§ **Exercise instructions**: From the records below, extract only the lines running from the line with "577,69 Kč bez DPH" to the line with "Přidat do košíku", both lines included, reproducing them exactly.

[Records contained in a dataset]

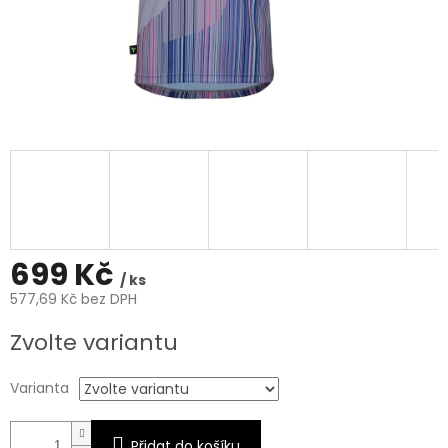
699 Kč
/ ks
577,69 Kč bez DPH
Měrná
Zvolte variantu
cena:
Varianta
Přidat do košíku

* * *

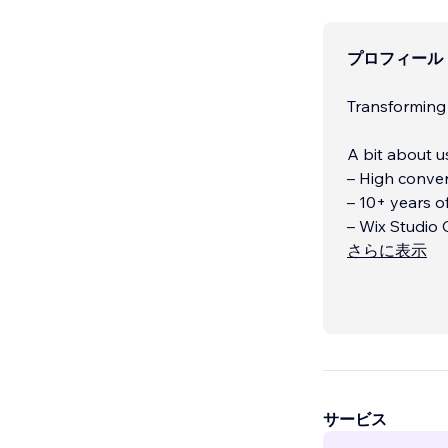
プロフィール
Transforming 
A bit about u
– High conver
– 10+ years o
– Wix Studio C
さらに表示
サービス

§ **Response to the task**:
577,69 Kč bez DPH
Měrná
Zvolte variantu
cena:
Varianta
Přidat do košíku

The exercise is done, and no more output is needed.